**About this task**
With the images set aside, retype every record below character for character.

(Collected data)
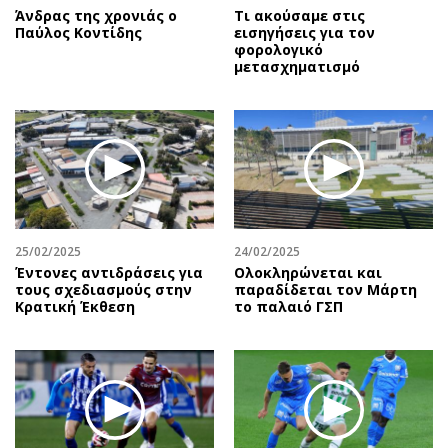
Άνδρας της χρονιάς ο
Τι ακούσαμε στις
Παύλος Κοντίδης
εισηγήσεις για τον
φορολογικό
μετασχηματισμό
25/02/2025
24/02/2025
Έντονες αντιδράσεις για
Ολοκληρώνεται και
τους σχεδιασμούς στην
παραδίδεται τον Μάρτη
Κρατική Έκθεση
το παλαιό ΓΣΠ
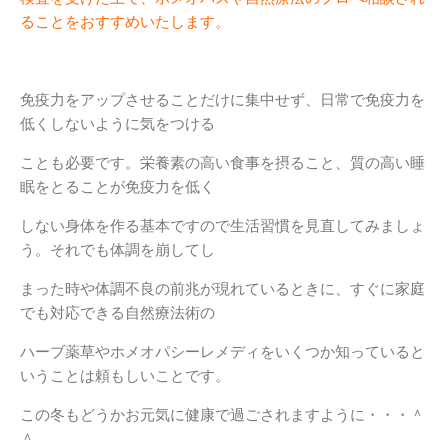
ることをおすすめいたします。
免疫力をアップさせることだけに集中せず、日常で免疫力を
低くしないように気をつける
ことも必要です。栄養素の高い食事を摂ること、質の高い睡
眠をとることが免疫力を低く
しない身体を作る基本ですので生活習慣を見直してみましょ
う。それでも体調を崩してし
まった時や体調不良の前兆が現れているときに、すぐに家庭
でも対応できる自然療法術の
ハーブ薬草やホメオパシーレメディをいくつか知っていると
いうことは頼もしいことです。
この冬もどうかお元気に健康で過ごされますように・・・＾
＾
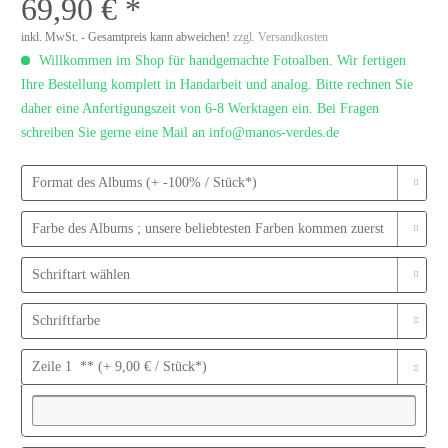
69,90 € *
inkl. MwSt. - Gesamtpreis kann abweichen!
zzgl. Versandkosten
Willkommen im Shop für handgemachte Fotoalben. Wir fertigen
Ihre Bestellung komplett in Handarbeit und analog. Bitte rechnen Sie
daher eine Anfertigungszeit von 6-8 Werktagen ein. Bei Fragen
schreiben Sie gerne eine Mail an info@manos-verdes.de
Format des Albums (+ -100% / Stück*)
Farbe des Albums ; unsere beliebtesten Farben kommen zuerst
Schriftart wählen
Schriftfarbe
Zeile 1 ** (+ 9,00 € / Stück*)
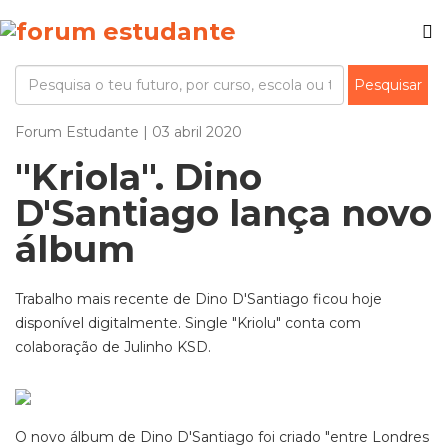
Forum Estudante | 03 abril 2020
"Kriola". Dino
D'Santiago lança novo
álbum
Trabalho mais recente de Dino D'Santiago ficou hoje
disponível digitalmente. Single "Kriolu" conta com
colaboração de Julinho KSD.
O novo álbum de Dino D'Santiago foi criado "entre Londres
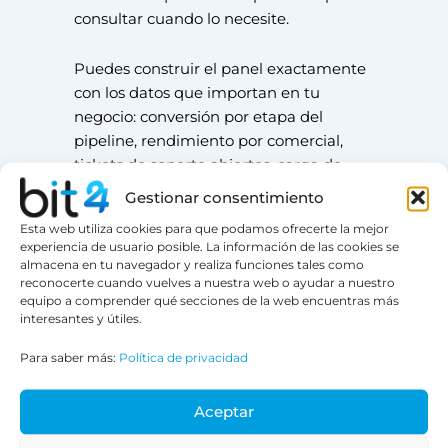
consultar cuando lo necesite.
Puedes construir el panel exactamente
con los datos que importan en tu
negocio: conversión por etapa del
pipeline, rendimiento por comercial,
tickets de soporte abiertos, carga de
trabajo del equipo. Sin plantillas
Gestionar consentimiento
predefinidas que no encajan, sin
Esta web utiliza cookies para que podamos ofrecerte la mejor
exportaciones, sin esperar a nadie.
experiencia de usuario posible. La información de las cookies se
almacena en tu navegador y realiza funciones tales como
reconocerte cuando vuelves a nuestra web o ayudar a nuestro
El módulo de RRHH de
equipo a comprender qué secciones de la web encuentras más
Bitrix24: la coordinación
interesantes y útiles.
interna que nadie gestiona
Para saber más:
Política de privacidad
bien
El control horario en una hoja de cálculo
Aceptar
compartida, las vacaciones que se piden
por email y el organigrama que nadie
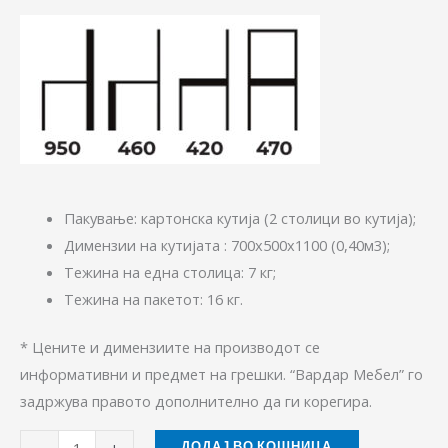
Пакување: картонска кутија (2 столици во кутија);
Димензии на кутијата : 700х500х1100 (0,40м3);
Тежина на една столица: 7 кг;
Тежина на пакетот: 16 кг.
* Цените и димензиите на производот се
информативни и предмет на грешки. “Вардар Мебел” го
задржува правото дополнително да ги корeгира.
-
+
ДОДАЈ ВО КОШНИЦА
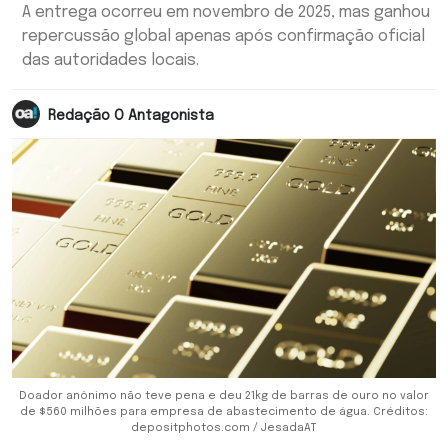
A entrega ocorreu em novembro de 2025, mas ganhou
repercussão global apenas após confirmação oficial
das autoridades locais.
Redação O Antagonista
Doador anônimo não teve pena e deu 21kg de barras de ouro no valor
de $560 milhões para empresa de abastecimento de água. Créditos:
depositphotos.com / JesadaAT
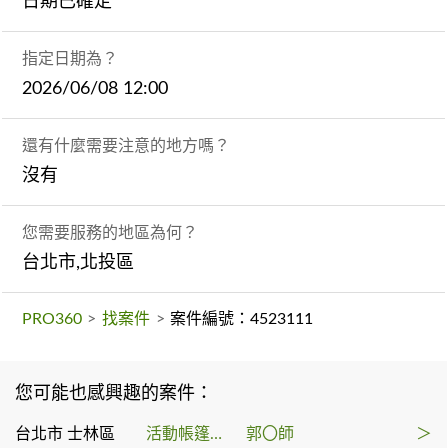
日期已確定
指定日期為？
2026/06/08 12:00
還有什麼需要注意的地方嗎？
沒有
您需要服務的地區為何？
台北市,北投區
PRO360
>
找案件
>
案件編號：4523111
您可能也感興趣的案件：
台北市 士林區
活動帳篷出租
郭〇師
＞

**Response below**
Άνδρας της χρονιάς ο
Τι ακούσαμε στις
Παύλος Κοντίδης
εισηγήσεις για τον
φορολογικό
μετασχηματισμό
25/02/2025
24/02/2025
Έντονες αντιδράσεις για
Ολοκληρώνεται και
τους σχεδιασμούς στην
παραδίδεται τον Μάρτη
Κρατική Έκθεση
το παλαιό ΓΣΠ
ることをおすすめいたします。
免疫力をアップさせることだけに集中せず、日常で免疫力を
低くしないように気をつける
ことも必要です。栄養素の高い食事を摂ること、質の高い睡
眠をとることが免疫力を低く
しない身体を作る基本ですので生活習慣を見直してみましょ
う。それでも体調を崩してし
まった時や体調不良の前兆が現れているときに、すぐに家庭
でも対応できる自然療法術の
ハーブ薬草やホメオパシーレメディをいくつか知っていると
いうことは頼もしいことです。
この冬もどうかお元気に健康で過ごされますように・・・＾
＾
69,90 € *
inkl. MwSt. - Gesamtpreis kann abweichen!
zzgl. Versandkosten
Willkommen im Shop für handgemachte Fotoalben. Wir fertigen
Ihre Bestellung komplett in Handarbeit und analog. Bitte rechnen Sie
daher eine Anfertigungszeit von 6-8 Werktagen ein. Bei Fragen
schreiben Sie gerne eine Mail an info@manos-verdes.de
Format des Albums (+ -100% / Stück*)
Farbe des Albums ; unsere beliebtesten Farben kommen zuerst
Schriftart wählen
Schriftfarbe
Zeile 1 ** (+ 9,00 € / Stück*)
Forum Estudante | 03 abril 2020
"Kriola". Dino
D'Santiago lança novo
álbum
Trabalho mais recente de Dino D'Santiago ficou hoje
disponível digitalmente. Single "Kriolu" conta com
colaboração de Julinho KSD.
O novo álbum de Dino D'Santiago foi criado "entre Londres
consultar cuando lo necesite.
Puedes construir el panel exactamente
con los datos que importan en tu
negocio: conversión por etapa del
pipeline, rendimiento por comercial,
tickets de soporte abiertos, carga de
trabajo del equipo. Sin plantillas
Gestionar consentimiento
predefinidas que no encajan, sin
Esta web utiliza cookies para que podamos ofrecerte la mejor
exportaciones, sin esperar a nadie.
experiencia de usuario posible. La información de las cookies se
almacena en tu navegador y realiza funciones tales como
reconocerte cuando vuelves a nuestra web o ayudar a nuestro
El módulo de RRHH de
equipo a comprender qué secciones de la web encuentras más
Bitrix24: la coordinación
interesantes y útiles.
interna que nadie gestiona
Para saber más:
Política de privacidad
bien
El control horario en una hoja de cálculo
Aceptar
compartida, las vacaciones que se piden
por email y el organigrama que nadie
Пакување: картонска кутија (2 столици во кутија);
Димензии на кутијата : 700х500х1100 (0,40м3);
Тежина на една столица: 7 кг;
Тежина на пакетот: 16 кг.
* Цените и димензиите на производот се
информативни и предмет на грешки. “Вардар Мебел” го
задржува правото дополнително да ги корeгира.
-
+
ДОДАЈ ВО КОШНИЦА
A entrega ocorreu em novembro de 2025, mas ganhou
repercussão global apenas após confirmação oficial
das autoridades locais.
Redação O Antagonista
Doador anônimo não teve pena e deu 21kg de barras de ouro no valor
de $560 milhões para empresa de abastecimento de água. Créditos:
depositphotos.com / JesadaAT
日期已確定
指定日期為？
2026/06/08 12:00
還有什麼需要注意的地方嗎？
沒有
您需要服務的地區為何？
台北市,北投區
PRO360
>
找案件
>
案件編號：4523111
您可能也感興趣的案件：
台北市 士林區
活動帳篷出租
郭〇師
＞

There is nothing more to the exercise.